Yes! The legacy products of IBM are the backbone of our company. The ‘user’ of yesterday was a deeply technical expert, someone whose entire career was built around running a particular system. But what we’re finding now is that the teams we’re designing for are much more complex than they used to be. They still often involve those deeply technical experts, but now involve less technical users as well; there are even people with no technical training at all working alongside technical users and developers. And so that becomes an interesting challenge for a design team – to create a user experience for a deeply technical system that a non-technical user can engage with. That is a classic design problem, the type of problem that we’re addressing every day here – trying to make tech systems easier to engage with for non- or low-tech users.

What specific techniques do you use to focus on users, and how do you build your user findings into IBM’s existing products?

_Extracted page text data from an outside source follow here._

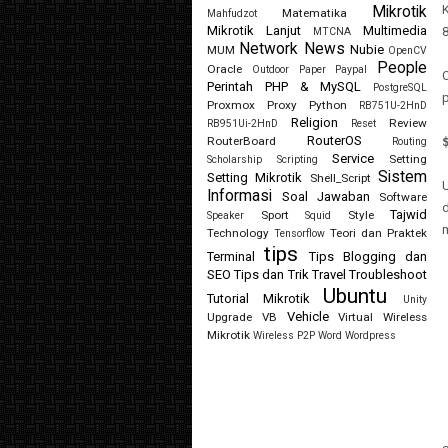
K
Mikrotik
Matematika
Mahfudzot
Mikrotik Lanjut
Multimedia
MTCNA
Network
News
Nubie
MUM
OpenCV
People
Oracle
Outdoor
Paper
Paypal
C
Perintah
PHP & MySQL
PostgreSQL
p
Proxmox
Proxy
Python
RB751U-2HnD
Religion
Review
RB951Ui-2HnD
Reset
RouterOS
RouterBoard
Routing
Service
Setting
Scholarship
Scripting
Sistem
Setting Mikrotik
Shell_Script
U
Informasi
Soal Jawaban
Software
Tajwid
Sport
Style
Speaker
Squid
Technology
Teori dan Praktek
Tensorflow
tips
Terminal
Tips Blogging dan
SEO
Tips dan Trik
Travel
Troubleshoot
Ubuntu
Tutorial Mikrotik
Unity
Vehicle
Upgrade
VB
Virtual
Wireless
Mikrotik
Wireless P2P
Word
Wordpress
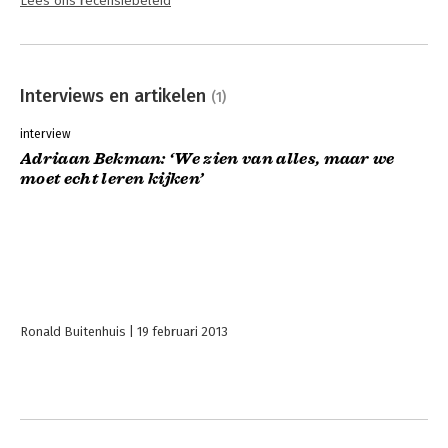
Lees ons recensiebeleid
Interviews en artikelen
(1)
interview
Adriaan Bekman: ‘We zien van alles, maar we
moet echt leren kijken’
Ronald Buitenhuis
19 februari 2013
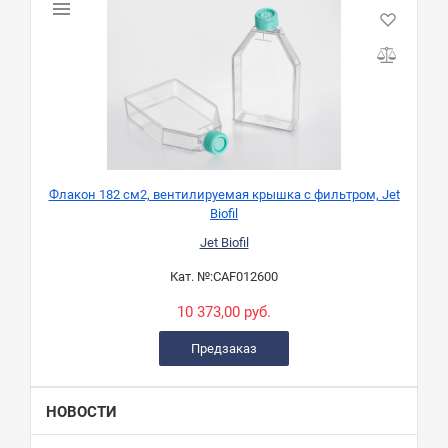
Флакон 182 см2, вентилируемая крышка с фильтром, Jet
Biofil
Jet Biofil
Кат. №:
CAF012600
10 373,00 руб.
Предзаказ
НОВОСТИ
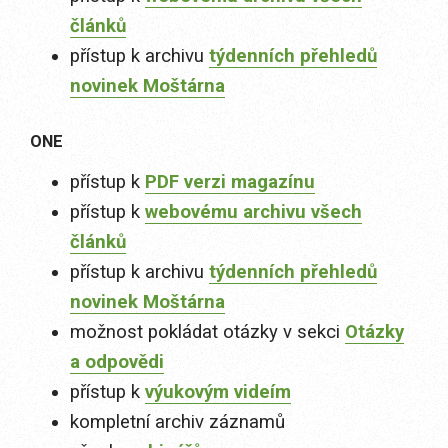
článků
přístup k archivu
týdenních přehledů
novinek Moštárna
ONE
přístup k
PDF verzi magazínu
přístup k
webovému archivu všech
článků
přístup k archivu
týdenních přehledů
novinek Moštárna
možnost pokládat otázky v sekci
Otázky
a odpovědi
přístup k
výukovým videím
kompletní archiv záznamů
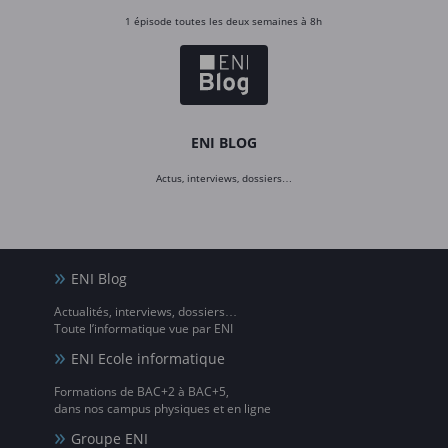
1 épisode toutes les deux semaines à 8h
ENI BLOG
Actus, interviews, dossiers…
ENI Blog
Actualités, interviews, dossiers…
Toute l’informatique vue par ENI
ENI Ecole informatique
Formations de BAC+2 à BAC+5,
dans nos campus physiques et en ligne
Groupe ENI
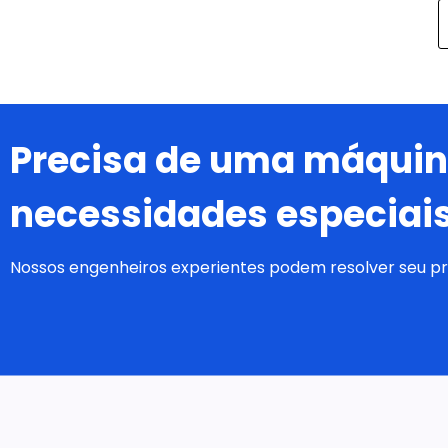
Precisa de uma máqui
necessidades especiai
Nossos engenheiros experientes podem resolver seu p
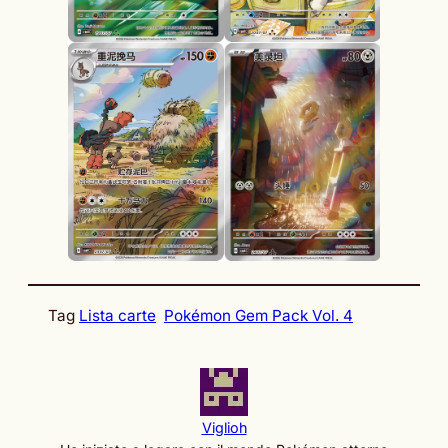
Tag
Lista carte
Pokémon Gem Pack Vol. 4
Viglioh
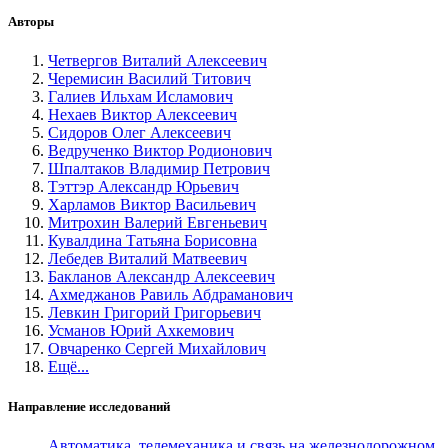
Авторы
Четвергов Виталий Алексеевич
Черемисин Василий Титович
Галиев Ильхам Исламович
Нехаев Виктор Алексеевич
Сидоров Олег Алексеевич
Ведрученко Виктор Родионович
Шпалтаков Владимир Петрович
Тэттэр Александр Юрьевич
Харламов Виктор Васильевич
Митрохин Валерий Евгеньевич
Кувалдина Татьяна Борисовна
Лебедев Виталий Матвеевич
Бакланов Александр Алексеевич
Ахмеджанов Равиль Абдраманович
Левкин Григорий Григорьевич
Усманов Юрий Ахкемович
Овчаренко Сергей Михайлович
Ещё...
Направление исследований
Автоматика, телемеханика и связь на железнодорожном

Wherever possible we do contextual research – we go to find our users where they are. That’s really a requirement of Design Thinking and user-centered design. You can’t get to a user-centered outcome by passive research. You can’t just send out a survey or look at market trends, and you can’t even just call them up on the phone. You need to go and find that person. It’s so revealing to go and see how they live their workday, and discover the nuances of their daily experience that really inform the user experience.

Think of that famous Henry Ford quote, the one about faster horses: if you ask people what they want, they’ll give you a list of technical features that they want to tack on to a product or services; but if you go and watch them, other possibilities reveal themselves.

You can’t get to a user-centered outcome by passive research

One of the examples that I love to talk about comes out of IBM’s cyber security portfolio. This is a deeply technical space, really techy stuff! The average user is a cyber security expert within a large corporation, charged with monitoring and analyzing the security threats that their systems face over time. By really getting to know these users our security design team discovered a problem: a cyber security expert within financial services company X is completely isolated from the cyber security expert at company Y; in other words, this entire community of security experts who all have a rich body of data and knowledge wasn’t able to share that data and knowledge with each other. Meanwhile the bad guys out there are all connected to each other and they’re all sharing data! So what we’ve done is create a space where a community of cyber security experts from different organizations can share their data with each other in a safe way and secure way. So they’re able to learn from each other and get smarter than they’ve ever been before. All of this came out of really getting to know those users. If you had asked them what they needed at the beginning of the project, they would have said “I need more data, I need it faster and I need it more detailed”. They wouldn’t have even thought that they needed to share data with colleagues at other companies. But it has helped them do their job better. That was a transformative idea that came out of user research

What role does prototyping play in making IBM Design Thinking a reality?

Well you’ve hit the nail right on the head. Prototyping is essential, it’s one of the core principles of our Design Thinking framework. Not just prototyping, but prototyping at as low a fidelity as you can, as early as you can. And also not thinking of prototyping as a separate activity: our teams are prototyping all the time, not in a specific part of the process. It’s integral.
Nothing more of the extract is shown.